The differential abundance of metabolites was assessed using MetaboAnalyst 5.0 and 6.0. Datasets were manually filtered to remove redundancy, imported into MetaboAnalyst and Log10 transformed, analyzed via ANOVA (2+ groups) or t-test (2-groups, unequal variance), and exported for visualization in Graphpad Prism (v10) or Morpheus (https://software.broadinstitute.org/morpheus/).
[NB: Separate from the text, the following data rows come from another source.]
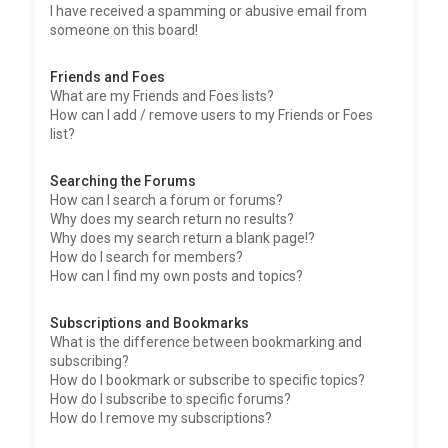
I have received a spamming or abusive email from
someone on this board!
Friends and Foes
What are my Friends and Foes lists?
How can I add / remove users to my Friends or Foes
list?
Searching the Forums
How can I search a forum or forums?
Why does my search return no results?
Why does my search return a blank page!?
How do I search for members?
How can I find my own posts and topics?
Subscriptions and Bookmarks
What is the difference between bookmarking and
subscribing?
How do I bookmark or subscribe to specific topics?
How do I subscribe to specific forums?
How do I remove my subscriptions?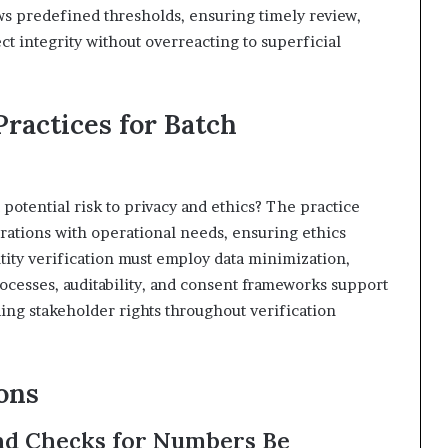
ws predefined thresholds, ensuring timely review,
ect integrity without overreacting to superficial
Practices for Batch
a potential risk to privacy and ethics? The practice
erations with operational needs, ensuring ethics
ity verification must employ data minimization,
rocesses, auditability, and consent frameworks support
ing stakeholder rights throughout verification
ons
d Checks for Numbers Be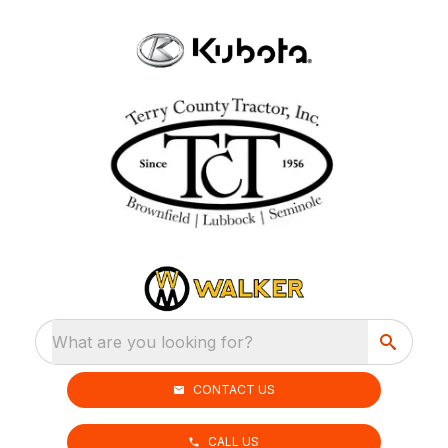
What are you looking for?
CONTACT US
CALL US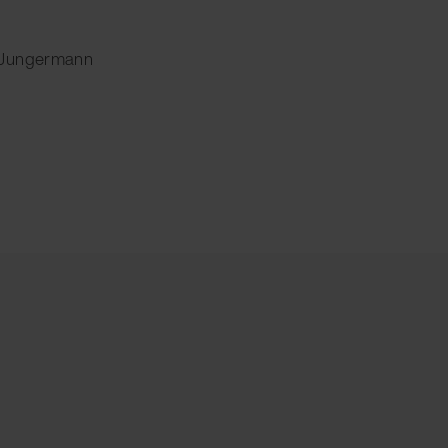
 Jungermann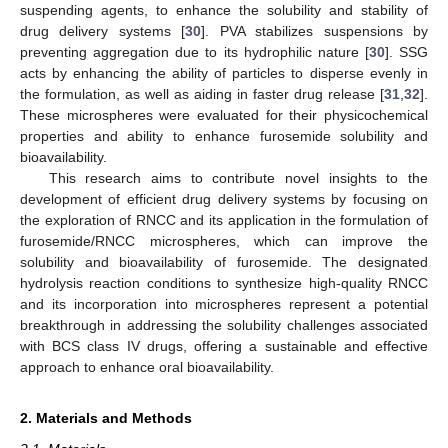
suspending agents, to enhance the solubility and stability of
drug delivery systems [
30
]. PVA stabilizes suspensions by
preventing aggregation due to its hydrophilic nature [
30
]. SSG
acts by enhancing the ability of particles to disperse evenly in
the formulation, as well as aiding in faster drug release [
31
,
32
].
These microspheres were evaluated for their physicochemical
properties and ability to enhance furosemide solubility and
bioavailability.
This research aims to contribute novel insights to the
development of efficient drug delivery systems by focusing on
the exploration of RNCC and its application in the formulation of
furosemide/RNCC microspheres, which can improve the
solubility and bioavailability of furosemide. The designated
hydrolysis reaction conditions to synthesize high-quality RNCC
and its incorporation into microspheres represent a potential
breakthrough in addressing the solubility challenges associated
with BCS class IV drugs, offering a sustainable and effective
approach to enhance oral bioavailability.
2. Materials and Methods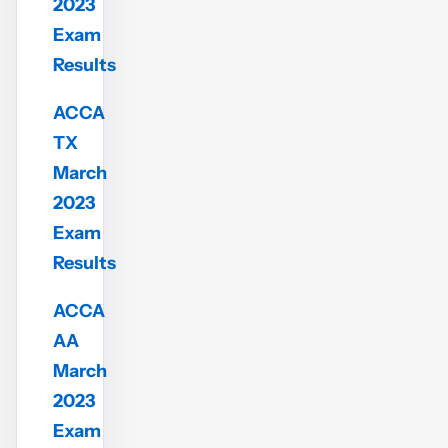
2023
Exam
Results
ACCA
TX
March
2023
Exam
Results
ACCA
AA
March
2023
Exam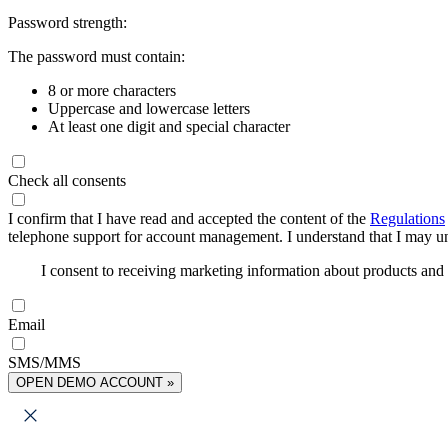
Password strength:
The password must contain:
8 or more characters
Uppercase and lowercase letters
At least one digit and special character
Check all consents
I confirm that I have read and accepted the content of the
Regulations
telephone support for account management. I understand that I may uns
I consent to receiving marketing information about products an
Email
SMS/MMS
OPEN DEMO ACCOUNT »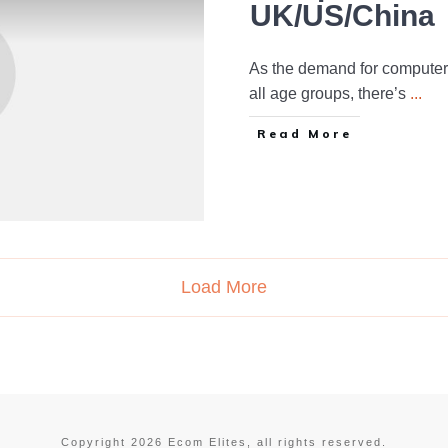
UK/US/China
As the demand for computer
all age groups, there’s
...
Read More
Load More
Copyright
2026
Ecom Elites
, all rights reserved.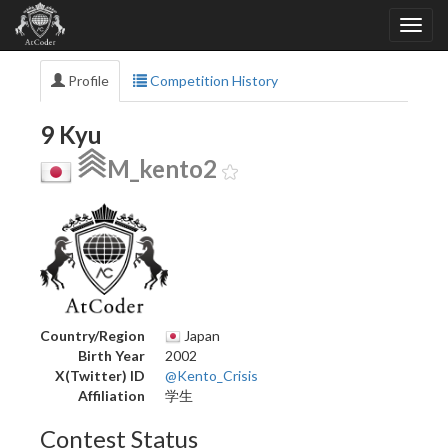
Profile
Competition History
9 Kyu
M_kento2
Country/Region
Japan
Birth Year
2002
X(Twitter) ID
@Kento_Crisis
Affiliation
学生
Contest Status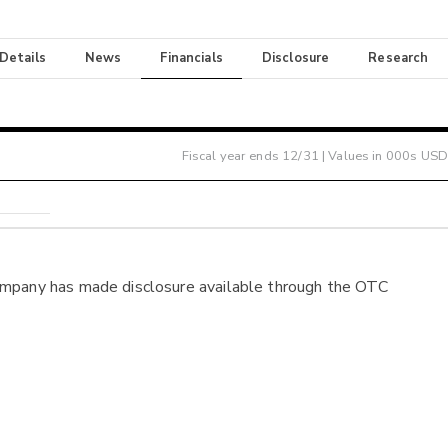
 Details
News
Financials
Disclosure
Research
Fiscal year ends
12/31
| Values in 000s USD
ompany has made disclosure available through the OTC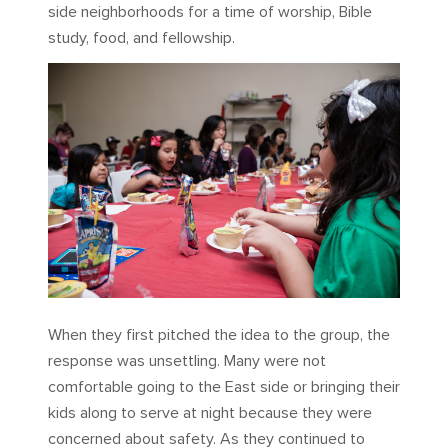
side neighborhoods for a time of worship, Bible
study, food, and fellowship.
When they first pitched the idea to the group, the
response was unsettling. Many were not
comfortable going to the East side or bringing their
kids along to serve at night because they were
concerned about safety. As they continued to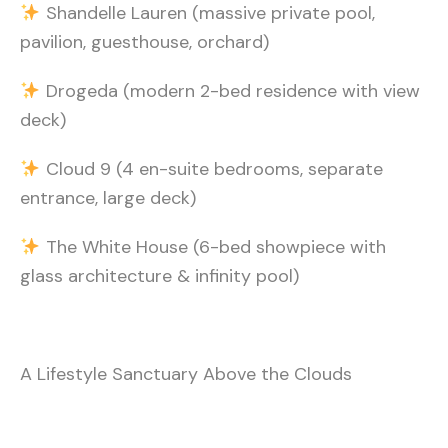
Shandelle Lauren (massive private pool,
pavilion, guesthouse, orchard)
Drogeda (modern 2-bed residence with view
deck)
Cloud 9 (4 en-suite bedrooms, separate
entrance, large deck)
The White House (6-bed showpiece with
glass architecture & infinity pool)
A Lifestyle Sanctuary Above the Clouds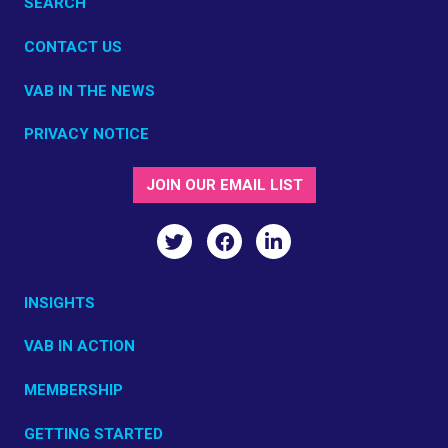
SEARCH
CONTACT US
VAB IN THE NEWS
PRIVACY NOTICE
JOIN OUR EMAIL LIST
INSIGHTS
VAB IN ACTION
MEMBERSHIP
GETTING STARTED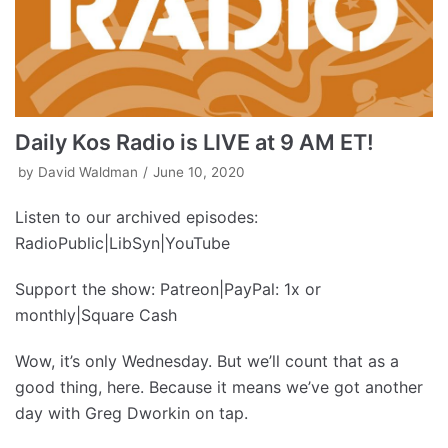
Daily Kos Radio is LIVE at 9 AM ET!
by
David Waldman
June 10, 2020
Listen to our archived episodes:
RadioPublic|LibSyn|YouTube
Support the show: Patreon|PayPal: 1x or
monthly|Square Cash
Wow, it’s only Wednesday. But we’ll count that as a
good thing, here. Because it means we’ve got another
day with Greg Dworkin on tap.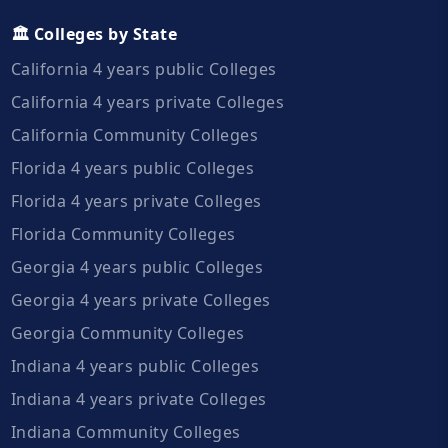
🏛️ Colleges by State
California 4 years public Colleges
California 4 years private Colleges
California Community Colleges
Florida 4 years public Colleges
Florida 4 years private Colleges
Florida Community Colleges
Georgia 4 years public Colleges
Georgia 4 years private Colleges
Georgia Community Colleges
Indiana 4 years public Colleges
Indiana 4 years private Colleges
Indiana Community Colleges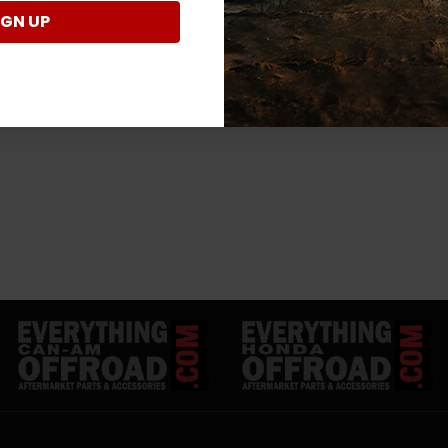
IGN UP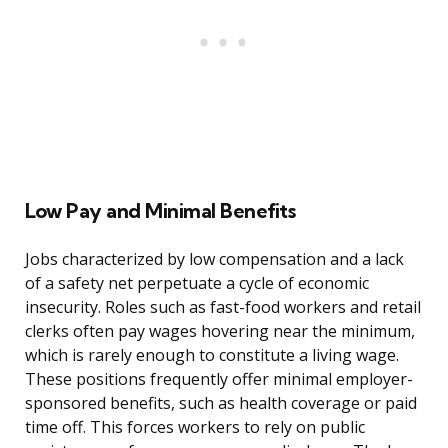
Low Pay and Minimal Benefits
Jobs characterized by low compensation and a lack
of a safety net perpetuate a cycle of economic
insecurity. Roles such as fast-food workers and retail
clerks often pay wages hovering near the minimum,
which is rarely enough to constitute a living wage.
These positions frequently offer minimal employer-
sponsored benefits, such as health coverage or paid
time off. This forces workers to rely on public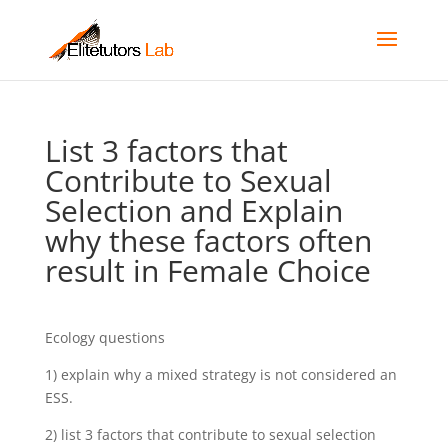
List 3 factors that
Contribute to Sexual
Selection and Explain
why these factors often
result in Female Choice
Ecology questions
1) explain why a mixed strategy is not considered an
ESS.
2) list 3 factors that contribute to sexual selection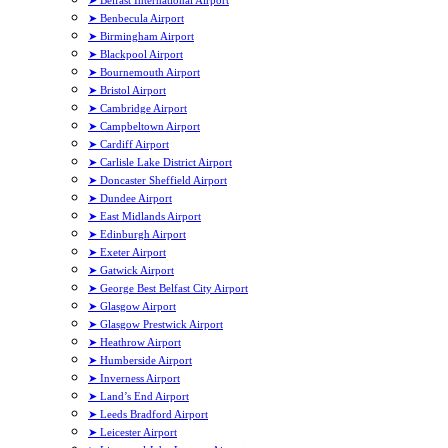
➤ Belfast International Airport
➤ Benbecula Airport
➤ Birmingham Airport
➤ Blackpool Airport
➤ Bournemouth Airport
➤ Bristol Airport
➤ Cambridge Airport
➤ Campbeltown Airport
➤ Cardiff Airport
➤ Carlisle Lake District Airport
➤ Doncaster Sheffield Airport
➤ Dundee Airport
➤ East Midlands Airport
➤ Edinburgh Airport
➤ Exeter Airport
➤ Gatwick Airport
➤ George Best Belfast City Airport
➤ Glasgow Airport
➤ Glasgow Prestwick Airport
➤ Heathrow Airport
➤ Humberside Airport
➤ Inverness Airport
➤ Land’s End Airport
➤ Leeds Bradford Airport
➤ Leicester Airport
Trends in compound hydrophobicity and recovery under modified forms of the AMW extraction procedure were assessed in the non-redundant data subset using cheminformatics. 242 of the 252 compounds detected by metabolomics were mapped to human metabolome database (HMDB) or PubChem IDs. Identifiers are unavailable for ten lipids in the dataset and these compounds were excluded. The set of 242 mapped compounds was subsequently filtered to remove redundancy, defined here as cases where the same compound was detected and quantified using two or more methods. This processing step avoids overrepresentation of a subset of chemicals (one-to-many relationships) that would otherwise bias the cheminformatics analysis. A total of 47 of 242 cases of redundancy were identified. These issues were resolved by including data from a single method that yielded the highest quality measurements for a given compound. Specifically, measurements were included for the method that minimized the coefficient of variation (CV) of pooled quality control (QC) samples. These processing steps resulted in a dataset of 195 compounds for understanding compound property-recovery relationships. The HMDB ID or PubChem ID was used to obtain the SMILES (Simplified Molecular Input Line Entry System) via a web-scra** routine implemented using the Python request library. The octanol-to-water coefficient (LogP) was predicted from SMILES descriptors using the python RDkit library. For each compound, the Log2 fold change (Log2 FC) of the mean pool size (n = 3) in the experimental condition (AMW25, AMW30, AMW35, AMW40, AMW45, AMW50, AMW55, AMW60) was calculated with respect to the control condition (AMW20). Trends in the Log2 FC and the LogP were analyzed by computing Spearman’s rank correlation coefficient (non-parametric. Correlation coefficients were calculated using the python scipy.stats module. All cheminformatics scripts were developed using Python v3.9.7.